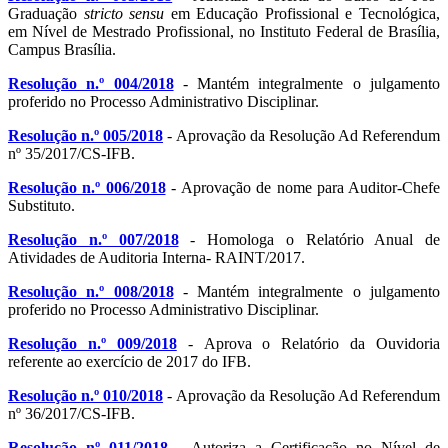
Graduação
stricto sensu
em Educação Profissional e Tecnológica,
em Nível de Mestrado Profissional, no Instituto Federal de Brasília,
Campus Brasília.
Resolução n.º 004/2018
- Mantém integralmente o julgamento
proferido no Processo Administrativo Disciplinar.
Resolução n.º 005/2018
- Aprovação da Resolução Ad Referendum
nº 35/2017/CS-IFB.
Resolução n.º 006/2018
- Aprovação de nome para Auditor-Chefe
Substituto.
Resolução n.º 007/2018
- Homologa o Relatório Anual de
Atividades de Auditoria Interna- RAINT/2017.
Resolução n.º 008/2018
- Mantém integralmente o julgamento
proferido no Processo Administrativo Disciplinar.
Resolução n.º 009/2018
- Aprova o Relatório da Ouvidoria
referente ao exercício de 2017 do IFB.
Resolução n.º 010/2018
- Aprovação da Resolução Ad Referendum
nº 36/2017/CS-IFB.
Resolução nº 011/2018
- Autoriza a Certificação no Nível de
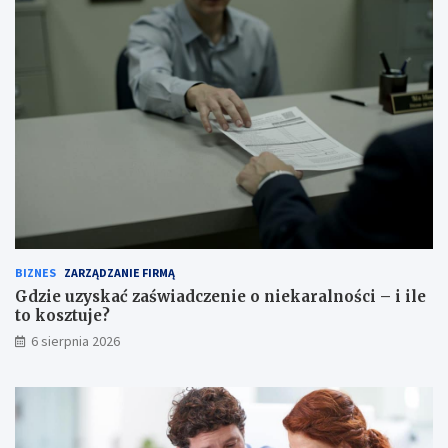
BIZNES
ZARZĄDZANIE FIRMĄ
Gdzie uzyskać zaświadczenie o niekaralności – i ile
to kosztuje?
6 sierpnia 2026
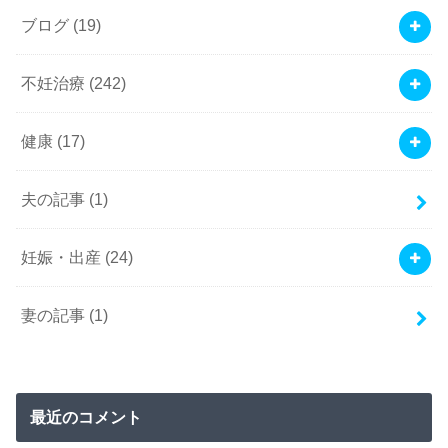
ブログ
(19)
不妊治療
(242)
健康
(17)
夫の記事
(1)
妊娠・出産
(24)
妻の記事
(1)
最近のコメント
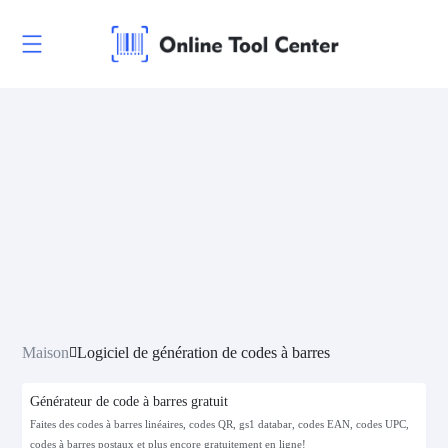
Maison
Logiciel de génération de codes à barres
Générateur de code à barres gratuit
Faites des codes à barres linéaires, codes QR, gs1 databar, codes EAN, codes UPC,
codes à barres postaux et plus encore gratuitement en ligne!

^^^^^^^^^^^^^^^^

▸ **Task directions**: Go through the entries and copy each line holding the string "Brasília".

▸ **Exercise output**:
em Nível de Mestrado Profissional, no Instituto Federal de Brasília,
Campus Brasília.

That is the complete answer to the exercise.